In the Journal of Neuroscience, Jensen's team shows that preterm infants oligodendrocytes, the cells that form the brains white matter, are especially rich in NMDA receptors, a type of glutamate receptor. After a hypoxic-ischemic insult, glutamate builds up and can over-activate NMDA receptors, producing a pattern of white-matter injury known as periventricular leukomalacia (PVL), the most common cause of cerebral palsy.
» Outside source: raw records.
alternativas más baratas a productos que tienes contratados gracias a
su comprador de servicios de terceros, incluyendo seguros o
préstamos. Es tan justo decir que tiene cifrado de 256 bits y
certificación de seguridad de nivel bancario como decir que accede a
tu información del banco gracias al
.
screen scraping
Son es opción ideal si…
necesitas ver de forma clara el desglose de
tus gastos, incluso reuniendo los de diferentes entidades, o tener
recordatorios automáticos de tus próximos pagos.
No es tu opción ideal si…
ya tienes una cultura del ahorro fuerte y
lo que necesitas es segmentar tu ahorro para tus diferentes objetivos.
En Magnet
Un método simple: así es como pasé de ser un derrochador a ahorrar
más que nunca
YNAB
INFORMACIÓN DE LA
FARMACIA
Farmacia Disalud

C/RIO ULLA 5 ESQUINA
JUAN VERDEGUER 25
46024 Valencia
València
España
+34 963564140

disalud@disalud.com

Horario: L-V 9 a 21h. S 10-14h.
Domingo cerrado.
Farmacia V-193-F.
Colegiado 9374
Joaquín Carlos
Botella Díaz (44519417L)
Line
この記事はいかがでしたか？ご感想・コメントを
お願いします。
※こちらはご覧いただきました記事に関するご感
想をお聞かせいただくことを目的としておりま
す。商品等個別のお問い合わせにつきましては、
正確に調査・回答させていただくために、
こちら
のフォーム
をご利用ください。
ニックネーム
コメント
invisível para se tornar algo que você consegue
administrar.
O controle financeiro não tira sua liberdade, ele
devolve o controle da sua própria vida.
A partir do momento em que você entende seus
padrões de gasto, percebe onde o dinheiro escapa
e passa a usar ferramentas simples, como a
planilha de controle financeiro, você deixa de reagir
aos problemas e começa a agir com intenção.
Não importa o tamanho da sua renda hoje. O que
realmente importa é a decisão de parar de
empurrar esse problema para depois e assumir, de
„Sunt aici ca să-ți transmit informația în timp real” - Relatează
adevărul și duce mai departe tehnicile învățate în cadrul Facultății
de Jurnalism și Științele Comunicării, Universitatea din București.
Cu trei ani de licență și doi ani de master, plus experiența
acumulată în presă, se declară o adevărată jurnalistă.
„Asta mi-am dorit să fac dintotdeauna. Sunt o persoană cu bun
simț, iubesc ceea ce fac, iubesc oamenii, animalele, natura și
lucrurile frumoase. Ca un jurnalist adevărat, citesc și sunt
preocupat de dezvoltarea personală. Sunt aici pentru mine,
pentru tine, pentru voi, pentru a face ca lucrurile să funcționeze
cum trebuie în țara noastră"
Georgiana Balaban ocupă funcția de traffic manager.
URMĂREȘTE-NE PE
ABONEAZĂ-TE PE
However, working with a rat model of PVL, Jensen and colleagues found that giving memantine — which acts by blocking the NMDA receptor — significantly reduced white-matter injury after a hypoxic-ischemic insult. Back in the 1990s, Boston Children's participated in memantines development as a treatment for Alzheimer's disease. Now, if Jensen can establish the drugs safety in premature newborns, she wants to test it as a protective therapy.

Prematurity and autism

Extremely premature infants are known to have a high prevalence of learning disabilities and attention and behavioral problems. Premature infants born at less than 3.3 pounds have an increased risk for showing early signs of autistic characteristics, according to a Boston Children's Hospital study. "Early screening for autistic features might be warranted in this population," says researcher Catherine Limperopoulos, PhD, who cautions against drawing conclusions. "By no means are we suggesting all premature babies are at risk for autism.

Alternative ventilation for premature infants

Bernadette Levesque, MD, of the Division of Newborn Medicine led a study showing that mechanical ventilators can be hard on an infant’s lungs, and instead, encourage the use of “bubble” continuous positive airway pressure (bCPAP) system, which delivers a warmer, humidified oxygen that’s more gentle on an infant’s lungs.